Cuando el INDEC, en el marco del cambio de gobierno a fines de 2015, recupera su mejor pasado histórico en materia de veracidad, oportunidad, autonomía, etc. de su labor, parte del daño inferido socialmente parece no poder revertirse. Por un lado, porque más allá de las intenciones proliferan dudas o reservas a algunos de los resultados de su labor (recientemente el caso del índice de pobreza, antes sobre distribución funcional del ingreso). Y, al mismo tiempo, también más allá de las intenciones, acciones relevantes del pasado como la creación de un índice de precios emitido por parlamentarios -que procuraba ser mejor que aquellos falsos datos producidos oficialmente- hoy perdura sin poder explicarse su sentido actual.

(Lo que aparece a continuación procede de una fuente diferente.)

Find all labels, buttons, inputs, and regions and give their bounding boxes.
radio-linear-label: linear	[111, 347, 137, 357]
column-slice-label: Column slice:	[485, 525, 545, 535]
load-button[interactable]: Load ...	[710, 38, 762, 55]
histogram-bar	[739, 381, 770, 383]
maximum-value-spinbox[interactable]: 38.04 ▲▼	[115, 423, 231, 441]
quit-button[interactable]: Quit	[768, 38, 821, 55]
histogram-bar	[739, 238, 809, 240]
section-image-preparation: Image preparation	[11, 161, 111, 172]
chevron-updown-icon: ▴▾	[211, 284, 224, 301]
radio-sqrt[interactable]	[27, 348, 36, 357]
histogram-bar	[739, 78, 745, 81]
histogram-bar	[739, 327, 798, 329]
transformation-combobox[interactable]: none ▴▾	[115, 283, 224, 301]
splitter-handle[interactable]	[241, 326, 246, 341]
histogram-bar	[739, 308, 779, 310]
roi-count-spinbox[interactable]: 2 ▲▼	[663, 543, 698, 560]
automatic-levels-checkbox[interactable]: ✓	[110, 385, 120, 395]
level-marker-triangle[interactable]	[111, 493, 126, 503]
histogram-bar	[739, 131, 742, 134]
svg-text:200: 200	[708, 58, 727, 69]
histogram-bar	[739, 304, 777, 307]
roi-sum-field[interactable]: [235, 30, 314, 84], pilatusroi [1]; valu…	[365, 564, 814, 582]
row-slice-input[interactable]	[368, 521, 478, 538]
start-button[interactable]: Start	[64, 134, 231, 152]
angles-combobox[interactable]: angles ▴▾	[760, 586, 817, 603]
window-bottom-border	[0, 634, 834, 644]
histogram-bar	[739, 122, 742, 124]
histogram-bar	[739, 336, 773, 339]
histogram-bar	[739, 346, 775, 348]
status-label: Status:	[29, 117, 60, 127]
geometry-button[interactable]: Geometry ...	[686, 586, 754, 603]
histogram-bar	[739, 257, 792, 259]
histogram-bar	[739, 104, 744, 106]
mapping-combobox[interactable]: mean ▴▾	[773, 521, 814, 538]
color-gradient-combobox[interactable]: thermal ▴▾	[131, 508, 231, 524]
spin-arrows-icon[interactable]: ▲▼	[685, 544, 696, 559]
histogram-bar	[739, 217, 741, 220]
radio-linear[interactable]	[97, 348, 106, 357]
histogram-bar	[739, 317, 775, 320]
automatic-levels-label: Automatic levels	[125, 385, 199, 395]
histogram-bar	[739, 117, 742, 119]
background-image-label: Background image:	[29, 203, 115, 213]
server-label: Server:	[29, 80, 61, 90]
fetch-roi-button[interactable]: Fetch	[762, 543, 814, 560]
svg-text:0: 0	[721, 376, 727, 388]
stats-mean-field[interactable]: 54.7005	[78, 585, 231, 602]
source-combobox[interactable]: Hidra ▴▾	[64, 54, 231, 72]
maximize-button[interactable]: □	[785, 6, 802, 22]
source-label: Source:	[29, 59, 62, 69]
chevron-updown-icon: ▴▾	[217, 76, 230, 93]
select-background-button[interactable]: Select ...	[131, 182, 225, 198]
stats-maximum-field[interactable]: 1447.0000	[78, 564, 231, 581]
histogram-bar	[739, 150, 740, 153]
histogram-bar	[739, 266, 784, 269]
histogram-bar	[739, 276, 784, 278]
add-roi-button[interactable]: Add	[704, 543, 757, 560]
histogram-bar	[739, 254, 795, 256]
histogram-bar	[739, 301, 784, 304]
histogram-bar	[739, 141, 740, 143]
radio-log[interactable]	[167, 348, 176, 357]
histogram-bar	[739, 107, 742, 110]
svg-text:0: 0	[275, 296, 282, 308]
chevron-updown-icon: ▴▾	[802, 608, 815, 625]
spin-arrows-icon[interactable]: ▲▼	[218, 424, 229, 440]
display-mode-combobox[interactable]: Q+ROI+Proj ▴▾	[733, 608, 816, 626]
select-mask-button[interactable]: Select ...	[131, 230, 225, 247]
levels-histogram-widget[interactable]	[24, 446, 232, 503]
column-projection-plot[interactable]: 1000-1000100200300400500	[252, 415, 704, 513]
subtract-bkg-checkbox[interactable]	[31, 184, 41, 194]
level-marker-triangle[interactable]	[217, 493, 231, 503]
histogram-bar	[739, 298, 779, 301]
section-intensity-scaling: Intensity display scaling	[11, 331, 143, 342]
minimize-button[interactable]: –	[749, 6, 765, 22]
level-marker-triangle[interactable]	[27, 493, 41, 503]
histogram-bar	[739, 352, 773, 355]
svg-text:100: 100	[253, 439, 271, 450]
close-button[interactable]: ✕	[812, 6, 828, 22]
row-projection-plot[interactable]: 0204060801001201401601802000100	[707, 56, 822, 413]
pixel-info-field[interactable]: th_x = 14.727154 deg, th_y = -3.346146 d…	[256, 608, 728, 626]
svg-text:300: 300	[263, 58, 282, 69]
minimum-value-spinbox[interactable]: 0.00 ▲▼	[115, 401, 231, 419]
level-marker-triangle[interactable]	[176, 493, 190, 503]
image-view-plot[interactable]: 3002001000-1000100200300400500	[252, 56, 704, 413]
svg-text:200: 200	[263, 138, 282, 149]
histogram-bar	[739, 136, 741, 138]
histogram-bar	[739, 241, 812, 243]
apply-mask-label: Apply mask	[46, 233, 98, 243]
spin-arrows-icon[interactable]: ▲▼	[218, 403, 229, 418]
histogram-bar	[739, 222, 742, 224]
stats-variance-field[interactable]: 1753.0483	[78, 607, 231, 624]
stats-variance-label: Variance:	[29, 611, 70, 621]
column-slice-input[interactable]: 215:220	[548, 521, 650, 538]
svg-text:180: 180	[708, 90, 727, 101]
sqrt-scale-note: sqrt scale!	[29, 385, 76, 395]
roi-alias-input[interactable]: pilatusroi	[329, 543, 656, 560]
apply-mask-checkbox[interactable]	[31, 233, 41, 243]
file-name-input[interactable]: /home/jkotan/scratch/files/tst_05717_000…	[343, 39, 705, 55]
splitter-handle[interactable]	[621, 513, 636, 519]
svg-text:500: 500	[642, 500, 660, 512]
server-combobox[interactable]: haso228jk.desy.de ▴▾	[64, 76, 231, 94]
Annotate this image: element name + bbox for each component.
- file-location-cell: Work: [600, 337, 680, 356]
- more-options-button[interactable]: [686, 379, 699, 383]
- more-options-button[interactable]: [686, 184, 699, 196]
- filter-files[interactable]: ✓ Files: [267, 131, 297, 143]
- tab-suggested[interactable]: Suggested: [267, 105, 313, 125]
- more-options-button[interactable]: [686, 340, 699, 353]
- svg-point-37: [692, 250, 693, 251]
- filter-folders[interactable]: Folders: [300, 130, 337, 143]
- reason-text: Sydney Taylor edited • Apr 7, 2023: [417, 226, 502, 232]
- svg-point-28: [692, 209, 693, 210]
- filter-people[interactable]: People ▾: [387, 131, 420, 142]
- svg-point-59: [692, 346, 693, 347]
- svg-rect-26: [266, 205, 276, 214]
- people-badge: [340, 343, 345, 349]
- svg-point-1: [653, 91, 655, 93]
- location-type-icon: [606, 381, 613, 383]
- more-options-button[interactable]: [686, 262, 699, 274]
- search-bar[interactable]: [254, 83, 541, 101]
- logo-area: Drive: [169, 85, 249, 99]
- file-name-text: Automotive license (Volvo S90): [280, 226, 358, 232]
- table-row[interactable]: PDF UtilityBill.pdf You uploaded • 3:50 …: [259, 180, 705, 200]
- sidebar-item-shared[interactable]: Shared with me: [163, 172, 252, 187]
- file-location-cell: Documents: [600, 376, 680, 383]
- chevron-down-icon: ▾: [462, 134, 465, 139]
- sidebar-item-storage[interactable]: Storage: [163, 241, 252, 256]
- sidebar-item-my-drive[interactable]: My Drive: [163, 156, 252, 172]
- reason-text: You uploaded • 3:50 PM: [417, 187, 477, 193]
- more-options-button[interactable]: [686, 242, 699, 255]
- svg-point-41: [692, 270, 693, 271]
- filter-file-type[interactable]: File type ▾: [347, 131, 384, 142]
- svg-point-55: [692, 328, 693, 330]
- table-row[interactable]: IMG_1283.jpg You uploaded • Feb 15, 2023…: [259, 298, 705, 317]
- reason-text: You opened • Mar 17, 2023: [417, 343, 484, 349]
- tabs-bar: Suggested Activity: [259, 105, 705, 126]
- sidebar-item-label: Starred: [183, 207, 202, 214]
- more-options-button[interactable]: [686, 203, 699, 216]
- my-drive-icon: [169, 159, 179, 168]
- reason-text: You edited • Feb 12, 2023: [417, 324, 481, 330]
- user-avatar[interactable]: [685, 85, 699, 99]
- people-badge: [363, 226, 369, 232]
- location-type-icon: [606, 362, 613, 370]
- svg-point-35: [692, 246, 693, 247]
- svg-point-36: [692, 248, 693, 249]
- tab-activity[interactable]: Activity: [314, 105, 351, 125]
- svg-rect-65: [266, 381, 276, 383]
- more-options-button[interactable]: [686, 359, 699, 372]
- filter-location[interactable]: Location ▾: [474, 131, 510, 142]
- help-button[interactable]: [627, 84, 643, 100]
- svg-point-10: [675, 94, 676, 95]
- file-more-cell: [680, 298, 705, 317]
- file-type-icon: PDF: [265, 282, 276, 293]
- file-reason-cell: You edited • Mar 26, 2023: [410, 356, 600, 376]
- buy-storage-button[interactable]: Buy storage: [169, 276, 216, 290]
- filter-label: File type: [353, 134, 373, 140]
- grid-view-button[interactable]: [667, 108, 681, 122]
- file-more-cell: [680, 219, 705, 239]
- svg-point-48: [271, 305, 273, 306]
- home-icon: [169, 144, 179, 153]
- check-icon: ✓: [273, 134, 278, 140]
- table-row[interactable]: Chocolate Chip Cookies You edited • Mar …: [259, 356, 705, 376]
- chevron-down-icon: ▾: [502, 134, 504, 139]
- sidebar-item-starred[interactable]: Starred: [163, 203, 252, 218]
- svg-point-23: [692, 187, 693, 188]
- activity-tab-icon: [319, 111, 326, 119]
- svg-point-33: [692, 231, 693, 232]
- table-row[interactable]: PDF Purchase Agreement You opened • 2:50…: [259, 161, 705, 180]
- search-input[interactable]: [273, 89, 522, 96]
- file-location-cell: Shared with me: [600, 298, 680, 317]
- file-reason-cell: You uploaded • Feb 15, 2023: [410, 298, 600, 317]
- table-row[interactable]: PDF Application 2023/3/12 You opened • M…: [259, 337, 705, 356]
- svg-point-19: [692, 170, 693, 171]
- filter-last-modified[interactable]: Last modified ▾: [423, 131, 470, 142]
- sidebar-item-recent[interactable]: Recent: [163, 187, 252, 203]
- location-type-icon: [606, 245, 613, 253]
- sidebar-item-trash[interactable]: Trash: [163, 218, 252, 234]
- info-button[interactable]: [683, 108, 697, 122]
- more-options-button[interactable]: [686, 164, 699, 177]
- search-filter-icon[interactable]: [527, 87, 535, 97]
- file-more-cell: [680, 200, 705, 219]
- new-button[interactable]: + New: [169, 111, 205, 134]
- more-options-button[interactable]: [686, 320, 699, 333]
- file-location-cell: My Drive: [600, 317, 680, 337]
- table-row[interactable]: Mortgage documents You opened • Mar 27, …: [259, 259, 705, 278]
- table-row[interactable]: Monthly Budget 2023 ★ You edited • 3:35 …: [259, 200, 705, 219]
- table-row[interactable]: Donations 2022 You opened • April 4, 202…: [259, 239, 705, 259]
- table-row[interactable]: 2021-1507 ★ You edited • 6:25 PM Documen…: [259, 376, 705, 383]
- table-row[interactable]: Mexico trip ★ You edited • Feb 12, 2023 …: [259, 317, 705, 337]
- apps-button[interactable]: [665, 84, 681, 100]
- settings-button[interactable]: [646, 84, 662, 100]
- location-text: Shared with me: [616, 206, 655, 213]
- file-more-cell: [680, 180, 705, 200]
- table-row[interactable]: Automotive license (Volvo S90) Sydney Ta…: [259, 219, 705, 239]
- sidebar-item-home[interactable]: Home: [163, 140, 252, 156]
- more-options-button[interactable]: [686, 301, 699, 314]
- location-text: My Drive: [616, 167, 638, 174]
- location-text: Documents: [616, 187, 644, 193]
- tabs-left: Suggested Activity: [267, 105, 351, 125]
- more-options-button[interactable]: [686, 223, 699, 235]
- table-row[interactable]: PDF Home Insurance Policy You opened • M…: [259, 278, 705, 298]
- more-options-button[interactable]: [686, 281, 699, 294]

Respecto del índice de pobreza se ha producido, en el contexto descripto, un impacto tal que hizo reaccionar a quienes ven con malos ojos al gobierno macrista del peor modo. Una de las formas: “el gobierno de Macri miente” resulta una derivación directa de lo recordado más arriba al haberse destruido la certeza de la población en los datos producidos por la institución oficial. Hubo otras, casi risueñas, como aquellas que tratan de mostrar que en verdad la pobreza a fines de 2015 no estaba en las proximidades del 30% (como lo afirma la UCA) sino del 20% y que, por lo tanto, el índice no habría disminuido sino aumentado. Digo risueñas porque, de ser así, la situación en 2016 no habría tenido la gravedad que se ha argumentado hasta el cansancio. Evidentemente, para no admitir una situación harto beneficiosa para la población más castigada del país, se violentan los datos y se falsean los análisis.
Si todo esto ya es de por sí complejo y preocupante se ha agregado la difusión de la existencia de uno o más proyectos en esferas oficiales tendientes a reestructurar el organismo estatal a cuyo cargo están las estadísticas públicas nacionales. Una de las cuestiones no aclaradas es si esos proyectos se están elaborando al margen de la estructura actual del INDEC cuyo mérito es el de haber recuperado sus capacidades y saberes y haberlo hecho en un plazo relativamente escaso y así pudo recuperar credibilidad sobre los resultados de su labor.
¿Podremos en Argentina, oficialistas y opositores, discutir acerca de las opciones disponibles para actuar sobre el funcionamiento económico en aras de objetivos compartidos debatiendo cabalmente a partir de datos aceptables y aceptados e incluso construir en común los senderos que conducen a mejorar nuestras estadísticas? Una meta simple pero que desde la experiencia cotidiana actual luce como muy distante.